* **Assigned task**
Search for the word "Informazioni" in the entries. Each line that holds it should be copied.
[[ Data records, beginning ]]
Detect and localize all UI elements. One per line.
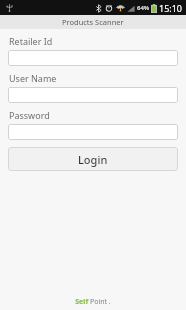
staticText: Retailer Id bbox=[9, 35, 53, 47]
button[interactable] bbox=[8, 50, 178, 66]
button[interactable] bbox=[8, 124, 178, 140]
button[interactable] bbox=[8, 87, 178, 103]
staticText: Password bbox=[9, 109, 50, 121]
staticText: Login bbox=[78, 152, 108, 167]
staticText: Self Point . bbox=[75, 297, 111, 307]
staticText: Products Scanner bbox=[62, 17, 124, 27]
staticText: User Name bbox=[9, 72, 57, 84]
button[interactable]: Login bbox=[8, 147, 178, 171]
staticText: 64% bbox=[137, 4, 150, 12]
staticText: 15:10 bbox=[159, 2, 183, 14]
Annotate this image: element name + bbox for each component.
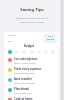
button[interactable]: Category [37, 50, 41, 54]
staticText: Cook at home [14, 97, 33, 100]
button[interactable]: Cook at home [8, 97, 57, 100]
staticText: Plan ahead [14, 87, 29, 91]
button[interactable]: Cut subscriptions [8, 57, 57, 67]
staticText: Budget [8, 44, 50, 48]
staticText: Total [8, 40, 13, 43]
button[interactable]: Category [30, 50, 34, 54]
staticText: set monthly goals [14, 92, 33, 95]
button[interactable]: Track every expense [8, 67, 57, 77]
button[interactable]: Category [44, 50, 48, 54]
staticText: review weekly totals [14, 72, 35, 75]
staticText: saves 12 each month [14, 62, 36, 65]
staticText: details [47, 38, 54, 41]
staticText: Track every expense [14, 67, 42, 71]
button[interactable]: More options [44, 34, 57, 43]
button[interactable]: Auto transfer [8, 77, 57, 87]
staticText: Monthly [8, 34, 16, 37]
staticText: Cut subscriptions [14, 57, 38, 61]
button[interactable]: All [8, 50, 12, 54]
staticText: move 10% to savings [14, 82, 36, 85]
staticText: Auto transfer [14, 77, 33, 81]
button[interactable]: Category [22, 50, 26, 54]
staticText: Saving Tips [0, 7, 64, 13]
button[interactable]: Category [15, 50, 19, 54]
staticText: Reduce tips that save 30% in your monthl… [7, 16, 57, 24]
button[interactable]: Category [51, 50, 55, 54]
button[interactable]: Plan ahead [8, 87, 57, 97]
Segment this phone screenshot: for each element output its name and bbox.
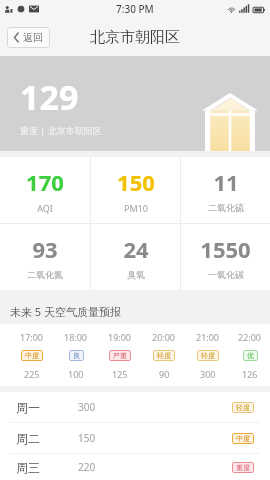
- staticText: 严重: [113, 351, 127, 360]
- staticText: 20:00: [152, 331, 176, 343]
- staticText: 中度: [25, 351, 39, 360]
- button[interactable]: 20:00: [142, 324, 186, 386]
- staticText: 225: [24, 368, 40, 380]
- staticText: 一氧化碳: [208, 269, 244, 280]
- staticText: AQI: [37, 202, 53, 214]
- button[interactable]: 93: [0, 224, 90, 290]
- button[interactable]: 22:00: [230, 324, 270, 386]
- button[interactable]: 21:00: [186, 324, 230, 386]
- staticText: 19:00: [108, 331, 132, 343]
- staticText: 周二: [16, 431, 78, 446]
- button[interactable]: 周一: [0, 392, 270, 422]
- staticText: 二氧化硫: [208, 202, 244, 213]
- staticText: 24: [123, 234, 149, 264]
- button[interactable]: 11: [181, 157, 270, 223]
- staticText: 周一: [16, 400, 78, 415]
- staticText: 返回: [23, 31, 43, 44]
- staticText: 轻度: [236, 403, 250, 412]
- button[interactable]: 170: [0, 157, 90, 223]
- staticText: 周三: [16, 460, 78, 475]
- staticText: 93: [32, 234, 58, 264]
- button[interactable]: 返回: [7, 27, 50, 48]
- staticText: 126: [242, 368, 258, 380]
- staticText: 150: [117, 167, 155, 197]
- staticText: 300: [78, 400, 232, 414]
- button[interactable]: 24: [91, 224, 180, 290]
- button[interactable]: 18:00: [54, 324, 98, 386]
- staticText: 125: [112, 368, 128, 380]
- button[interactable]: 周三: [0, 454, 270, 480]
- staticText: 18:00: [64, 331, 88, 343]
- staticText: 7:30 PM: [116, 2, 154, 16]
- staticText: 100: [68, 368, 84, 380]
- staticText: 中度: [236, 434, 250, 443]
- staticText: 二氧化氮: [27, 269, 63, 280]
- staticText: 170: [26, 167, 64, 197]
- staticText: PM10: [124, 202, 148, 214]
- button[interactable]: 17:00: [10, 324, 54, 386]
- button[interactable]: 150: [91, 157, 180, 223]
- staticText: 北京市朝阳区: [90, 28, 180, 47]
- button[interactable]: 周二: [0, 423, 270, 453]
- staticText: 轻度: [201, 351, 215, 360]
- staticText: 90: [159, 368, 170, 380]
- staticText: 未来 5 天空气质量预报: [10, 304, 122, 319]
- staticText: 22:00: [238, 331, 262, 343]
- staticText: 17:00: [20, 331, 44, 343]
- staticText: 220: [78, 460, 232, 474]
- staticText: 良: [73, 351, 80, 360]
- staticText: 129: [20, 74, 79, 120]
- staticText: 1550: [200, 234, 251, 264]
- staticText: 轻度: [157, 351, 171, 360]
- staticText: 11: [213, 167, 239, 197]
- staticText: 优: [247, 351, 254, 360]
- button[interactable]: 1550: [181, 224, 270, 290]
- staticText: 150: [78, 431, 232, 445]
- staticText: 21:00: [196, 331, 220, 343]
- button[interactable]: 19:00: [98, 324, 142, 386]
- staticText: 臭氧: [127, 269, 145, 280]
- staticText: 300: [200, 368, 216, 380]
- staticText: 重度 | 北京市朝阳区: [20, 124, 102, 136]
- staticText: 重度: [236, 463, 250, 472]
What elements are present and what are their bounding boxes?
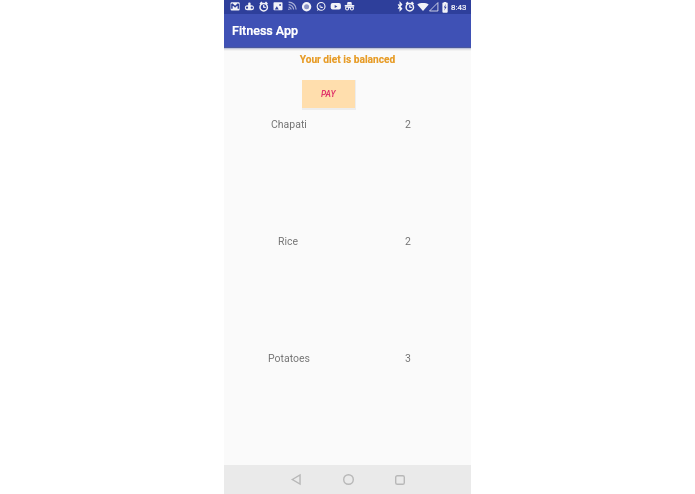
- button[interactable]: Home: [333, 465, 363, 494]
- staticText: 8:43: [451, 3, 467, 12]
- button[interactable]: Back: [281, 465, 311, 494]
- staticText: Chapati: [271, 118, 307, 130]
- staticText: Rice: [278, 235, 299, 247]
- button[interactable]: Chapati: [224, 116, 471, 132]
- staticText: 3: [405, 352, 411, 364]
- staticText: 2: [405, 118, 411, 130]
- staticText: 2: [405, 235, 411, 247]
- staticText: Fitness App: [232, 23, 299, 38]
- staticText: PAY: [321, 89, 336, 99]
- button[interactable]: Potatoes: [224, 350, 471, 366]
- button[interactable]: PAY: [302, 80, 355, 108]
- staticText: Potatoes: [268, 352, 310, 364]
- staticText: Your diet is balanced: [224, 54, 471, 66]
- button[interactable]: Rice: [224, 233, 471, 249]
- button[interactable]: Recent apps: [385, 465, 415, 494]
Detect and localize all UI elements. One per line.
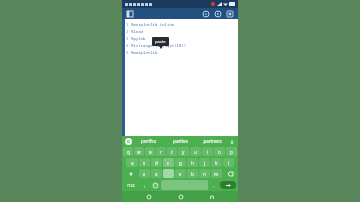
staticText: ?123 (127, 183, 135, 188)
staticText: m (214, 171, 219, 177)
button[interactable]: i (202, 147, 213, 156)
staticText: parties (173, 138, 188, 144)
staticText: x (155, 171, 158, 177)
button[interactable]: Home (176, 192, 185, 201)
staticText: k (215, 160, 218, 166)
button[interactable]: a (126, 158, 138, 167)
staticText: n (203, 171, 206, 177)
staticText: paste (155, 39, 166, 44)
button[interactable]: ?123 (123, 180, 139, 190)
staticText: p (230, 149, 233, 155)
button[interactable]: Emoji (150, 180, 160, 190)
staticText: y (182, 149, 185, 155)
button[interactable]: q (123, 147, 133, 156)
button[interactable]: y (178, 147, 189, 156)
staticText: 4 (126, 43, 129, 48)
button[interactable]: u (190, 147, 201, 156)
button[interactable]: parties (164, 136, 196, 146)
button[interactable]: n (199, 169, 210, 178)
button[interactable]: Undo (201, 9, 210, 18)
button[interactable]: More options (225, 9, 234, 18)
button[interactable]: Google search (125, 138, 132, 145)
staticText: h (191, 160, 194, 166)
button[interactable]: b (187, 169, 198, 178)
button[interactable]: . (209, 180, 218, 190)
button[interactable]: Backspace (223, 169, 237, 178)
staticText: i (207, 149, 209, 155)
button[interactable]: Recents (207, 192, 216, 201)
button[interactable]: portfra (132, 136, 164, 146)
button[interactable]: w (134, 147, 144, 156)
staticText: 1 (126, 22, 129, 27)
button[interactable]: k (211, 158, 222, 167)
staticText: g (179, 160, 182, 166)
button[interactable]: Expand suggestions (228, 138, 235, 145)
staticText: %matplotlib inline (131, 22, 175, 27)
button[interactable]: o (214, 147, 225, 156)
staticText: %pylab (131, 36, 146, 41)
button[interactable]: v (175, 169, 186, 178)
staticText: j (204, 160, 206, 166)
staticText: v (179, 171, 182, 177)
button[interactable]: c (163, 158, 174, 167)
staticText: 3 (126, 36, 129, 41)
button[interactable]: partners (196, 136, 228, 146)
button[interactable] (163, 169, 174, 178)
staticText: e (149, 149, 152, 155)
button[interactable]: l (223, 158, 234, 167)
button[interactable]: Enter (220, 181, 236, 189)
staticText: , (144, 182, 146, 188)
button[interactable]: m (211, 169, 222, 178)
staticText: z (143, 171, 146, 177)
button[interactable]: d (151, 158, 162, 167)
staticText: c (167, 160, 170, 166)
staticText: r (160, 149, 162, 155)
button[interactable]: p (226, 147, 237, 156)
staticText: d (155, 160, 158, 166)
staticText: u (194, 149, 197, 155)
staticText: l (228, 160, 230, 166)
staticText: 5 (126, 50, 129, 55)
staticText: 2 (126, 29, 129, 34)
staticText: %load (131, 29, 143, 34)
staticText: G (127, 139, 130, 144)
button[interactable]: t (167, 147, 177, 156)
staticText: %matplotlib (131, 50, 158, 55)
staticText: a (131, 160, 134, 166)
staticText: s (143, 160, 146, 166)
button[interactable]: Run (213, 9, 222, 18)
staticText: . (213, 182, 215, 188)
staticText: b (191, 171, 194, 177)
button[interactable]: r (156, 147, 166, 156)
staticText: t (171, 149, 173, 155)
button[interactable]: , (140, 180, 149, 190)
staticText: portfra (141, 138, 156, 144)
staticText: partners (203, 138, 222, 144)
button[interactable]: h (187, 158, 198, 167)
button[interactable]: x (151, 169, 162, 178)
button[interactable]: Menu (126, 10, 134, 18)
button[interactable]: j (199, 158, 210, 167)
staticText: w (137, 149, 141, 155)
button[interactable]: g (175, 158, 186, 167)
button[interactable]: z (139, 169, 150, 178)
button[interactable]: Back (144, 192, 153, 201)
staticText: o (218, 149, 221, 155)
button[interactable]: Shift (123, 169, 138, 178)
staticText: q (127, 149, 130, 155)
button[interactable]: s (139, 158, 150, 167)
staticText: %ls(range(10),sqrt(10)) (131, 43, 187, 48)
button[interactable]: e (145, 147, 155, 156)
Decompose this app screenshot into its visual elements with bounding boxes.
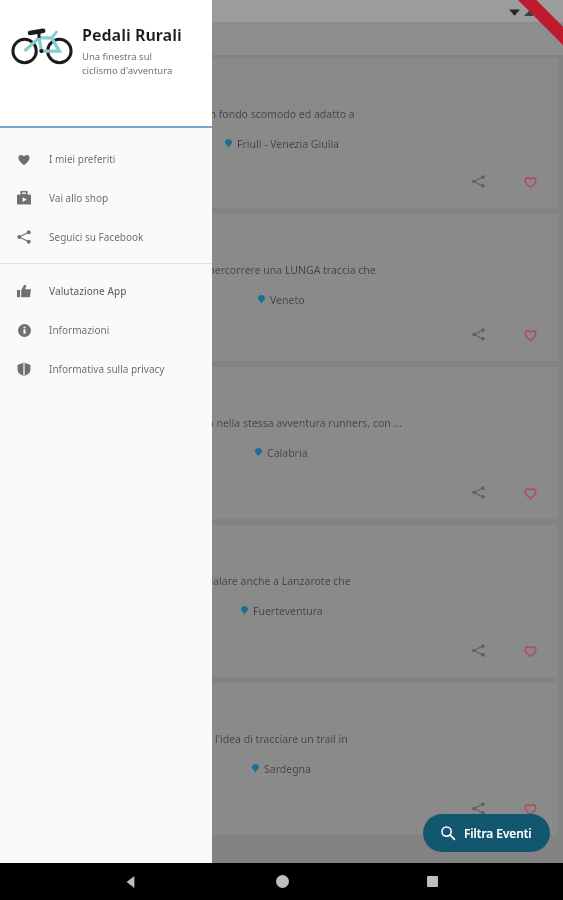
staticText: Informativa sulla privacy [49,362,165,376]
button[interactable]: Seguici su Facebook [0,217,212,256]
button[interactable]: Preferito [515,319,545,349]
staticText: limitato numero di fatbikers – Si dovrà … [18,263,376,277]
button[interactable]: Nordest Gravel [5,58,558,208]
button[interactable]: Preferito [515,793,545,823]
button[interactable]: Indietro [111,863,151,900]
staticText: Filtra Eventi [464,825,532,841]
button[interactable]: Condividi [463,477,493,507]
staticText: 2020, ora ci allarghiamo andando a pedal… [18,574,351,588]
button[interactable]: Valutazione App [0,271,212,310]
staticText: continuo alternarsi di paesaggi e con un… [18,107,355,121]
button[interactable]: Filtra Eventi [423,814,550,852]
staticText: Una finestra sul [82,50,152,63]
button[interactable]: Condividi [463,793,493,823]
staticText: Calabria [267,446,308,460]
staticText: Nordest Gravel [18,70,112,87]
button[interactable]: Condividi [463,319,493,349]
staticText: Fatbike Winter [18,226,111,243]
button[interactable]: I miei preferiti [0,139,212,178]
staticText: Vai allo shop [49,191,109,205]
button[interactable]: Home [262,863,302,900]
staticText: Sardegna [264,762,311,776]
button[interactable]: Informazioni [0,310,212,349]
staticText: Informazioni [49,323,110,337]
staticText: Friuli - Venezia Giulia [237,137,339,151]
button[interactable]: Preferito [515,477,545,507]
button[interactable]: Informativa sulla privacy [0,349,212,388]
button[interactable]: Preferito [515,166,545,196]
button[interactable]: Vai allo shop [0,178,212,217]
staticText: Fuerteventura [253,604,323,618]
button[interactable]: Calabria Extreme [5,367,558,519]
button[interactable]: App recenti [412,863,452,900]
staticText: Valutazione App [49,284,127,298]
staticText: Eventi [16,29,60,48]
button[interactable]: Preferito [515,635,545,665]
staticText: Veneto [270,293,305,307]
button[interactable]: Condividi [463,166,493,196]
staticText: Seguici su Facebook [49,230,144,244]
staticText: unico. Semplicemente da questo è nata l'… [18,732,348,746]
button[interactable]: Lanzarote Bike Trail 2021 [5,525,558,677]
button[interactable]: Sardegna [5,683,558,835]
button[interactable]: Condividi [463,635,493,665]
staticText: stile delle sfide dei grandi Nord. Assoc… [18,416,402,430]
staticText: I miei preferiti [49,152,116,166]
staticText: Pedali Rurali [82,24,182,46]
button[interactable]: Fatbike Winter [5,214,558,361]
staticText: ciclismo d'avventura [82,64,173,77]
[[ Data records, end ]]
* **Response for this exercise**
button[interactable]: Informazioni [0,310,212,349]
staticText: Informazioni [49,323,110,337]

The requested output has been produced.